Más que una conserva

El escabeche no solo conserva, también aporta valor nutricional. La combinación de aceite de oliva, vinagre y especias añade compuestos antioxidantes y mejora la absorción de minerales presentes en el mejillón.

Además, este molusco destaca por su perfil saludable: es bajo en calorías, rico en proteínas y contiene ácidos grasos omega 3 beneficiosos para el sistema cardiovascular.

Un plato que mejora con el tiempo

Una de las grandes ventajas de esta receta es su capacidad de reposo. Preparar una cantidad generosa y dejarla en la nevera permite que los sabores se integren y ganen intensidad con las horas.

De hecho, el escabeche está pensado precisamente para eso: madurar el producto y ofrecer una experiencia más compleja al día siguiente. Es una cocina práctica, pero también inteligente.

El secreto está en los detalles

La propuesta de Berasategui demuestra que no hace falta reinventar la cocina para mejorarla. Basta con ajustar los procesos, respetar los tiempos y entender el producto.

En un plato tan humilde como los mejillones, esos pequeños gestos marcan la diferencia entre una receta correcta y una que realmente merece la pena repetir.

Esta es la receta de los mejillones:

Mejillones frescos, 2 kg

Cebolla roja, 2 ud

Dientes de ajo, 6 ud

Vino blanco seco, 100 ml

Vinagre de vino, 150 ml

Aceite de oliva virgen extra, 150 ml (más una base para rehogar)

Tomate frito, 6 cucharadas soperas

Pimentón dulce, 1 cucharada sopera al ras

Guindilla, 1 ud

Laurel, 1 hoja

Pimienta negra en grano, 1 cucharadita

Sal, al gusto

Limpia los mejillones bajo el grifo y retira las barbas tirando siempre hacia la parte más estrecha de la concha para evitar que se rompan.
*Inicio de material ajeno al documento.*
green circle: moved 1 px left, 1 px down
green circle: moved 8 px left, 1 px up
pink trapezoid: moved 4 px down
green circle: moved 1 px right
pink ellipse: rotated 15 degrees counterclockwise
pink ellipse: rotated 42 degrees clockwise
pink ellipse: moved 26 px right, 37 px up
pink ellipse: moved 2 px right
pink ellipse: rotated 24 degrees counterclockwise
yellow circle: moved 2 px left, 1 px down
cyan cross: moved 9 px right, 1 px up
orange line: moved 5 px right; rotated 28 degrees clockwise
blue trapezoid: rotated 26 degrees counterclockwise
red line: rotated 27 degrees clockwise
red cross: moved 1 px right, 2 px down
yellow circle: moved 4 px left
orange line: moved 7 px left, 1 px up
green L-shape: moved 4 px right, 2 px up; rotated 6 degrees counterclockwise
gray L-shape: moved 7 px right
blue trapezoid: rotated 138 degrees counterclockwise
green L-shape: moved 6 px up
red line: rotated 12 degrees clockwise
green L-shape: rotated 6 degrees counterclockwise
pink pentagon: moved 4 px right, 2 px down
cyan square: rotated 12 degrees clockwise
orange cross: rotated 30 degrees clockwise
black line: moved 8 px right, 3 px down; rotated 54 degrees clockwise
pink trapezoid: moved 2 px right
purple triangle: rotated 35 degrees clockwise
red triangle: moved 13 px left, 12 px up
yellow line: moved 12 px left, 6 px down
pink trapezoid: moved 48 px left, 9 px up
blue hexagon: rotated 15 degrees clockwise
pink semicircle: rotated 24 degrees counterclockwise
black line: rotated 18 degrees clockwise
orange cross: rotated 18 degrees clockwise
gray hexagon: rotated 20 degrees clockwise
Pica las cebollas rojas y los dientes de ajo. Pon una base de aceite de oliva en una cazuela amplia e incorpora la cebolla, el ajo, la hoja de laurel y la pimienta negra en grano. Rehoga la mezcla a fuego medio durante 15 minutos, removiendo de vez en cuando, hasta que la cebolla esté translúcida.

Añade la guindilla troceada y los 100 ml de vino blanco. A continuación, vierte de inmediato los mejillones limpios sobre la cazuela y tapa. Retira los mejillones de uno en uno según se vayan abriendo, para evitar que se cocinen en exceso. Reserva en un cuenco aparte. Sobre el caldo restante, incorpora la cucharada de pimentón, las 6 cucharadas de tomate frito, los 150 ml de vinagre y los 150 ml de aceite de oliva virgen extra.

Lleva el escabeche a ebullición y deja que hierva entre cuatro y cinco minutos para que se integren todos los sabores. Apaga el fuego y deja entibiar el escabeche. Mientras tanto, separa la carne de los mejillones de las conchas. Sumerge la carne de los mejillones en el escabeche templado, tapa el recipiente y déjalo en la nevera durante 24 horas antes de servir.